BEGIN
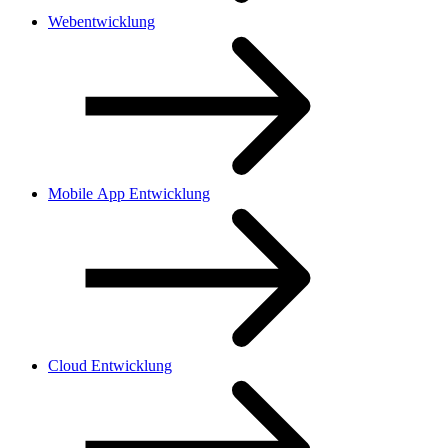
Webentwicklung
Mobile App Entwicklung
Cloud Entwicklung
END
Copy out the lines above unchanged. Skip the images.

Webentwicklung
Mobile App Entwicklung
Cloud Entwicklung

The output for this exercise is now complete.